▶ _EXERCISE DESCRIPTION_: Find "You are a GUI agent. The screenshot is 1280×1291." and "[LinkedIn] (428, 1078)" in the records below. Copy the lines holding them and every line between, exactly, and no others.

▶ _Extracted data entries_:
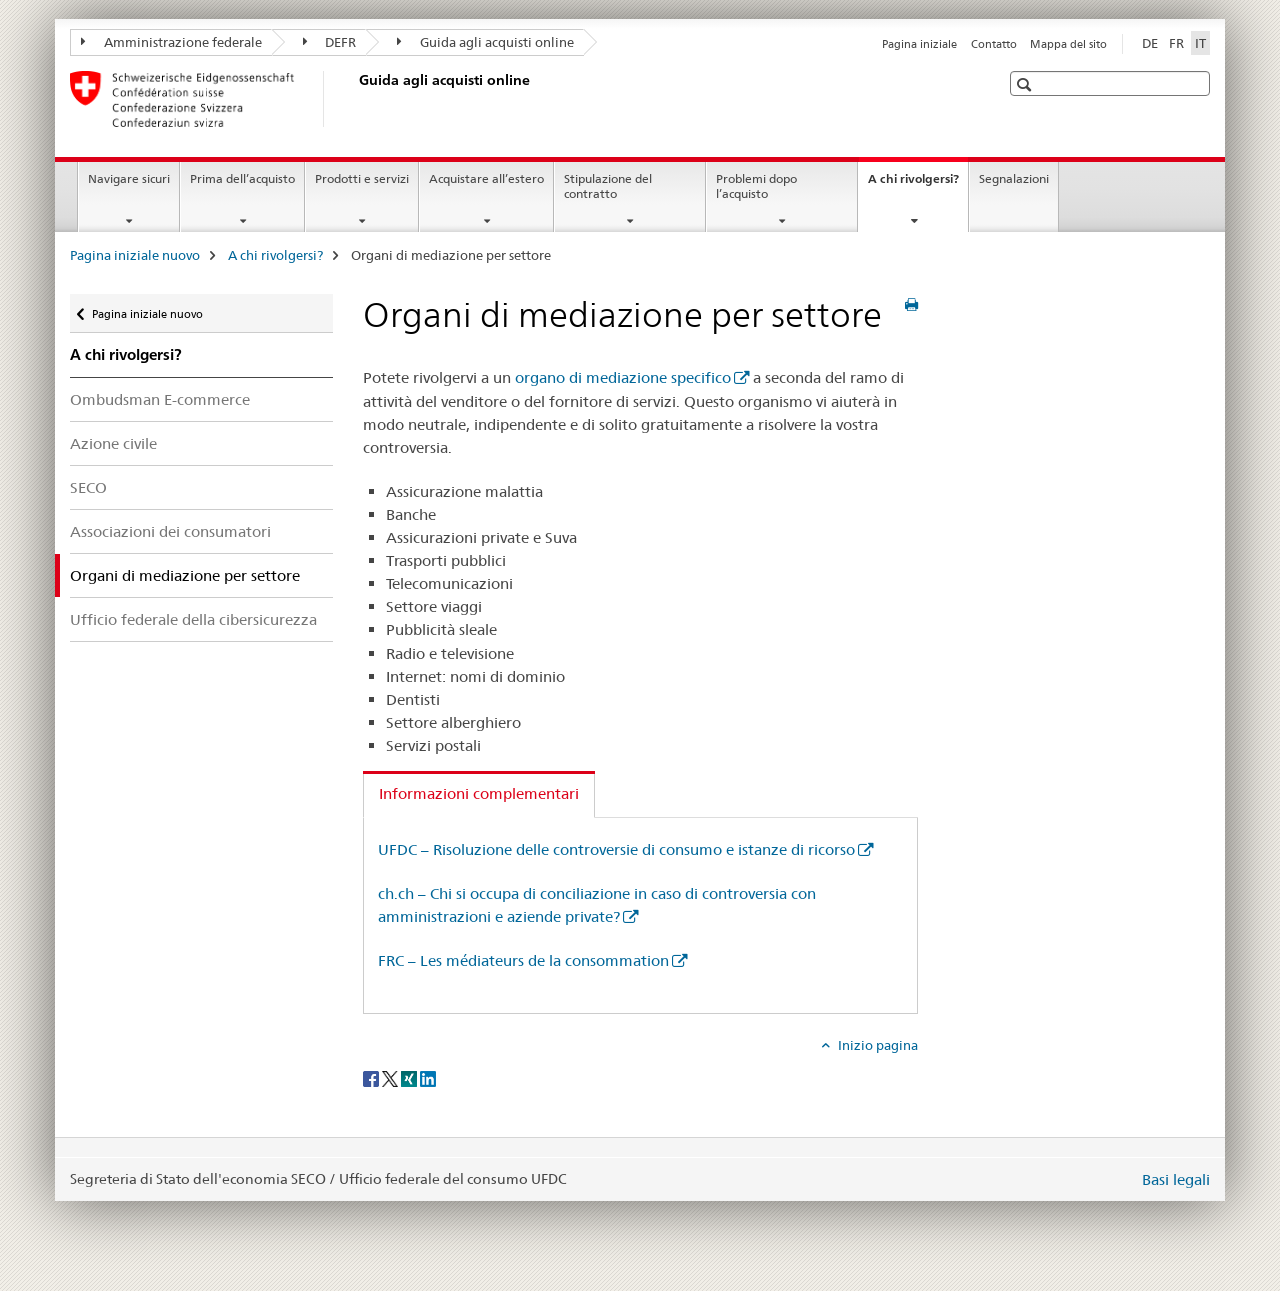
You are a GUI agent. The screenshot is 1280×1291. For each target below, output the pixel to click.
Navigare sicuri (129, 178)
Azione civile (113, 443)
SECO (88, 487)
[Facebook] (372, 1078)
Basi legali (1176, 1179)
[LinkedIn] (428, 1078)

...

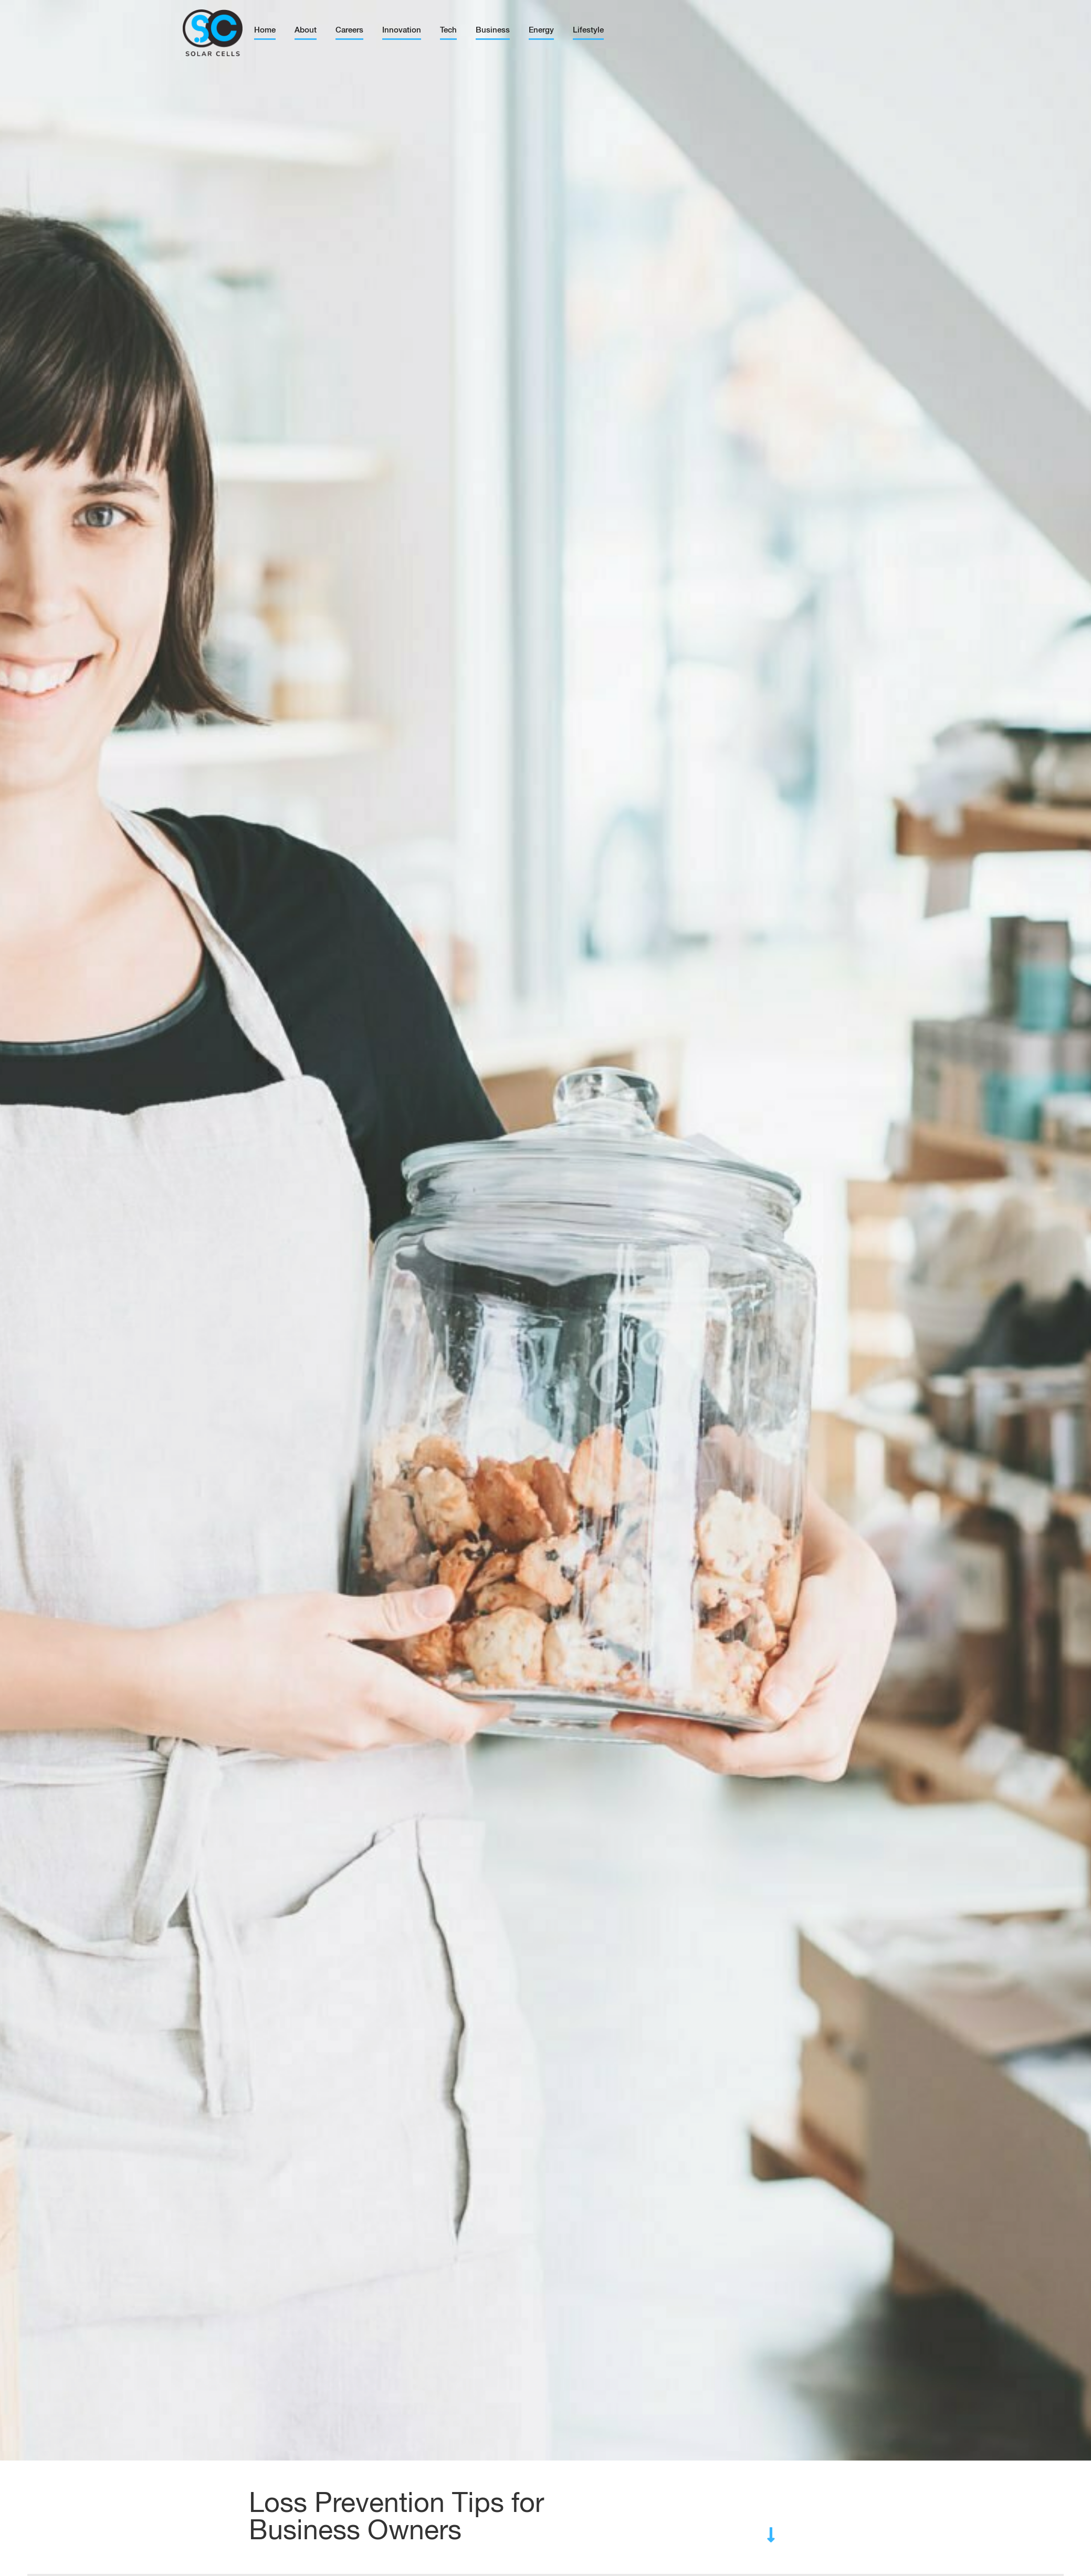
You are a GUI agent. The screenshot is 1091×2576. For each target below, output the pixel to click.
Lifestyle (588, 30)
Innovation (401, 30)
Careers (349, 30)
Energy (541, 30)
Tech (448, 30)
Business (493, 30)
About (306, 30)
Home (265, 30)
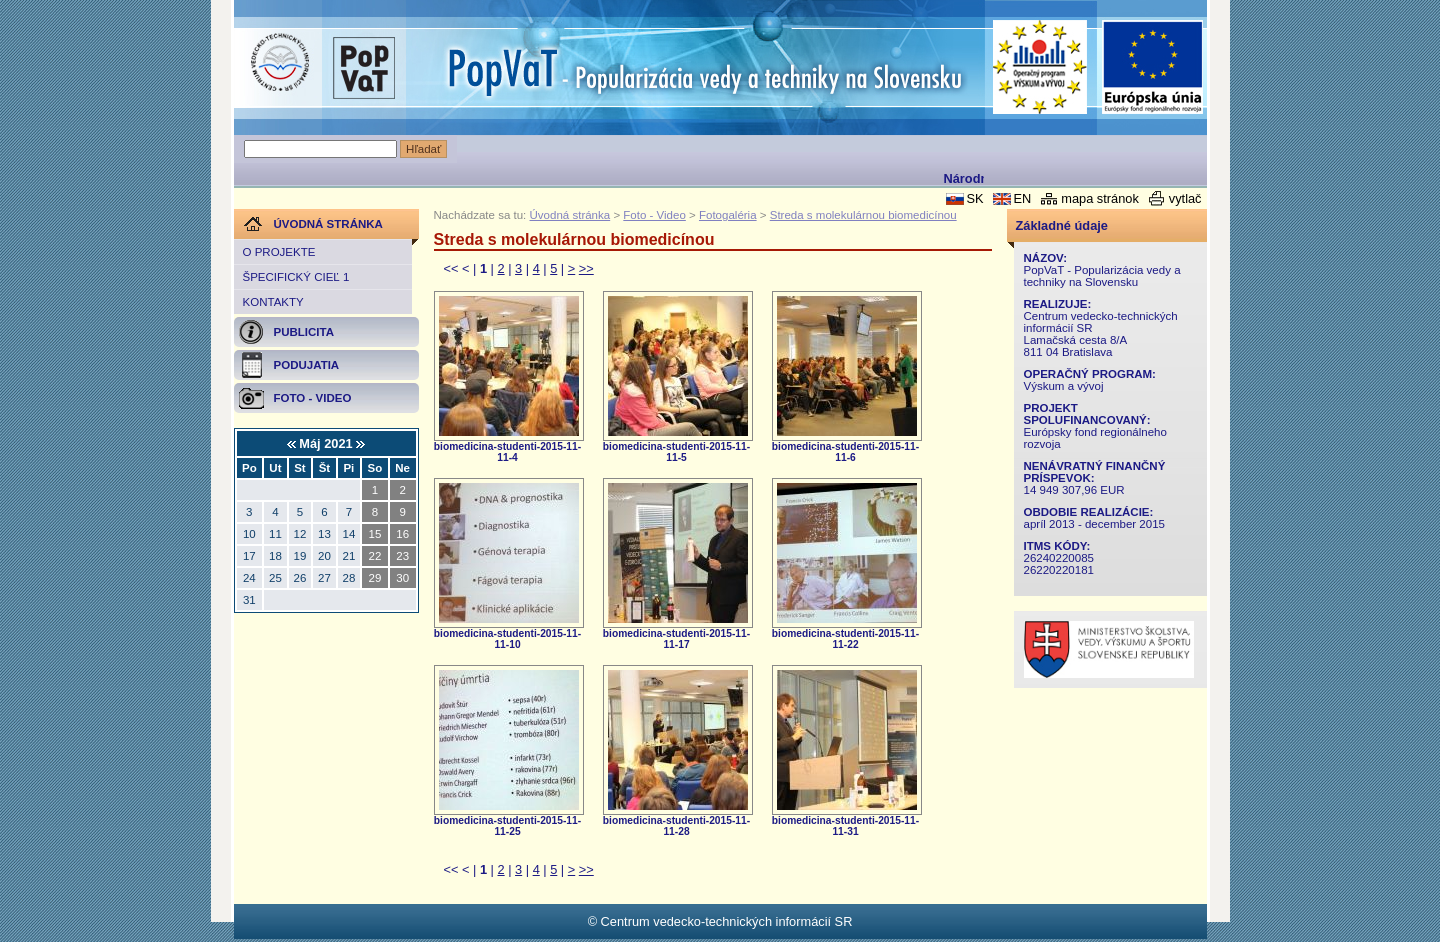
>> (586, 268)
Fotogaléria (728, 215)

* * *

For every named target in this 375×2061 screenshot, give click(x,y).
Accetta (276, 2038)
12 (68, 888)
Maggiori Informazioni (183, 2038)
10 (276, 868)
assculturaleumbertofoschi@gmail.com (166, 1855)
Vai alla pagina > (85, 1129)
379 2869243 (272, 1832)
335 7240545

▶ _ANSWER_:
You are a GUI agent. The screenshot is 1280×1291. For each target below, output the pixel to click.
Navigare sicuri (129, 178)
Azione civile (113, 443)
SECO (88, 487)
[Facebook] (372, 1078)
Basi legali (1176, 1179)
[LinkedIn] (428, 1078)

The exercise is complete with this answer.